Saturday, August 29, 2009

Ted Kennedy

I learned some time ago not to engage in significant political debates with my family. My views can sometimes surprise, if not enrage others, I have found. Today, though, I have to express my feelings of loss after following the memorials of Ted Kennedy over the past few days. Not because I am or ever was a huge political supporter of him. But because I admire what he stood for as a man.

It seems to me that it would have been so easy for Ted to check out after some of the tragedies of his life. He certainly had the financial means to seclude himself from society after the tragic loss of his two brothers. Who would have blamed him? At that time the name Kennedy was something of a bullseye on the back of anyone in the political arena.

The bad press that surrounded him after the death of Mary Jo Kopechne must have been something he wanted to run away from.
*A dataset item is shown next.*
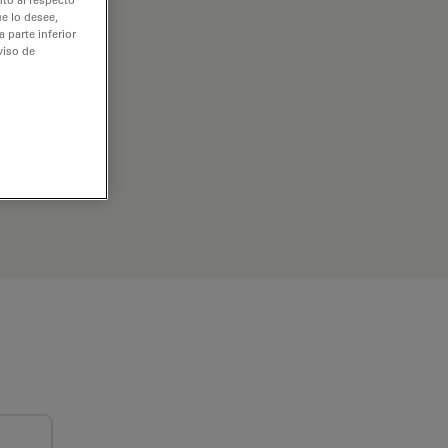
e lo desee,
 parte inferior
viso de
The loss of the presidential bid to Jimmy Carter could have left him terribly bitter about politics. Instead, it appeared to free him to devote his energies to matters in the senate.

No, this man was not a runner. He used his losses as challenges to better himself and his environment. He became a well respected colleague among his business associates, and a trusted family member in more than just the immediate Kennedy family. One of Bobby Kennedy's sons was quoted as saying "John Kennedy inspired America, and my father challenged America, but Uncle Teddy changed America". Regardless of your political views, I'm not sure you could argue with that.

I have never been to Washington DC, but the one thing I have always intended to see in my lifetime is Arlington National Cemetery. Perhaps I will make a point of doing that soon.